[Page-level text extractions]
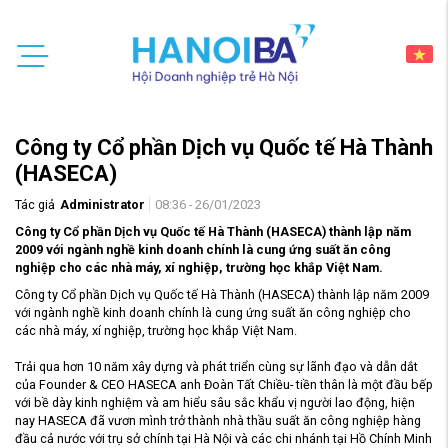
Công ty Cổ phần Dịch vụ Quốc tế Hà Thành
(HASECA)
Tác giả
Administrator
08:36 - 26/01/2023
Công ty Cổ phần Dịch vụ Quốc tế Hà Thành (HASECA) thành lập năm
2009 với ngành nghề kinh doanh chính là cung ứng suất ăn công
nghiệp cho các nhà máy, xí nghiệp, trường học khắp Việt Nam.
Công ty Cổ phần Dịch vụ Quốc tế Hà Thành (HASECA) thành lập năm 2009
với ngành nghề kinh doanh chính là cung ứng suất ăn công nghiệp cho
các nhà máy, xí nghiệp, trường học khắp Việt Nam.
Trải qua hơn 10 năm xây dựng và phát triển cùng sự lãnh đạo và dẫn dắt
của Founder & CEO HASECA anh Đoàn Tất Chiều- tiền thân là một đầu bếp
với bề dày kinh nghiệm và am hiểu sâu sắc khẩu vị người lao động, hiện
nay HASECA đã vươn mình trở thành nhà thầu suất ăn công nghiệp hàng
đầu cả nước với trụ sở chính tại Hà Nội và các chi nhánh tại Hồ Chính Minh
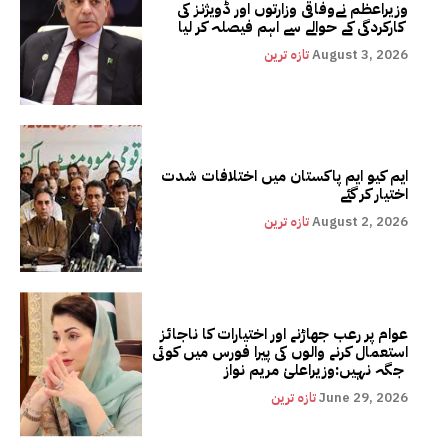
وزیراعظم نےوفاقی وزارتوں اور ڈویژنز کی
کارکردگی کے حوالے سے اہم فیصلہ کر لیا
August 3, 2026
تازہ ترین
ایم کیو ایم پاکستان میں اختلافات شدت
اختیار کر گئے
August 2, 2026
تازہ ترین
عوام پر رعب جھاڑنے اور اختیارات کا ناجائز
استعمال کرنے والوں کی پیرا فورس میں کوئی
جگہ نہیں:وزیراعلیٰ مریم نواز
June 29, 2026
تازہ ترین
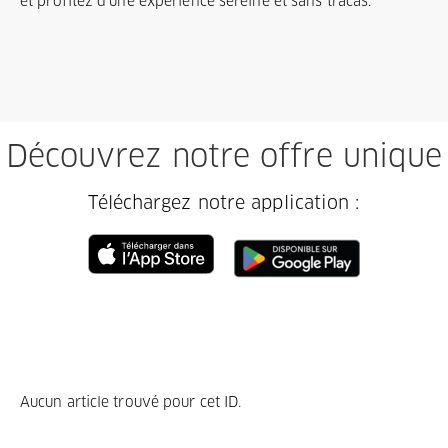
et profitez d'une expérience sereine et sans tracas.
Découvrez notre offre unique
Téléchargez notre application :
Aucun article trouvé pour cet ID.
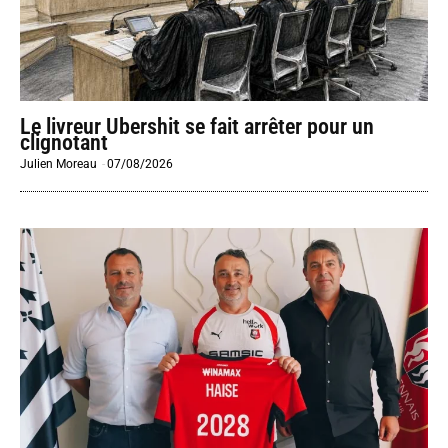
Le livreur Ubershit se fait arrêter pour un
clignotant
Julien Moreau
-
07/08/2026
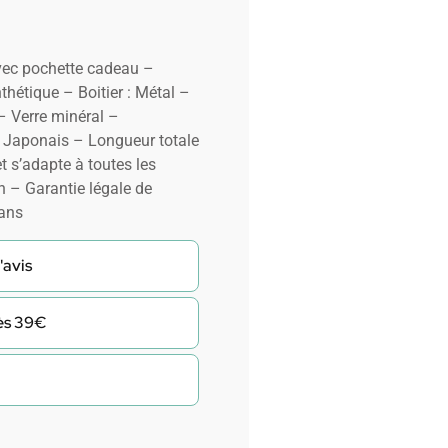
vec pochette cadeau –
hétique – Boitier : Métal –
 Verre minéral –
 Japonais – Longueur totale
t s’adapte à toutes les
n – Garantie légale de
 ans
'avis
dès 39€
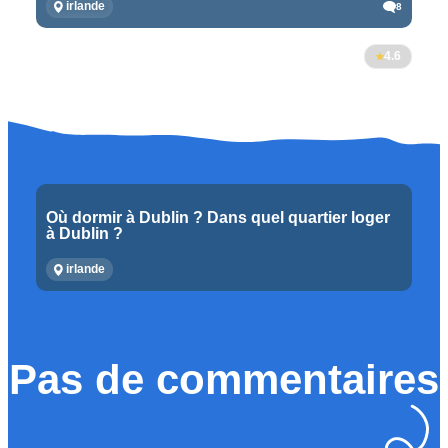
irlande
8
4.6
Où dormir à Dublin ? Dans quel quartier loger
à Dublin ?
irlande
Pas de commentaires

### Try it
Where the line containing "hétique – Boitier : Métal –" appears, begin copying there and continue exactly through the final line of the records; both end lines belong in the copy, pictures do not.

### Written response
hétique – Boitier : Métal –
 Verre minéral –
 Japonais – Longueur totale
t s’adapte à toutes les
n – Garantie légale de
 ans
'avis
dès 39€
irlande
8
4.6
Où dormir à Dublin ? Dans quel quartier loger
à Dublin ?
irlande
Pas de commentaires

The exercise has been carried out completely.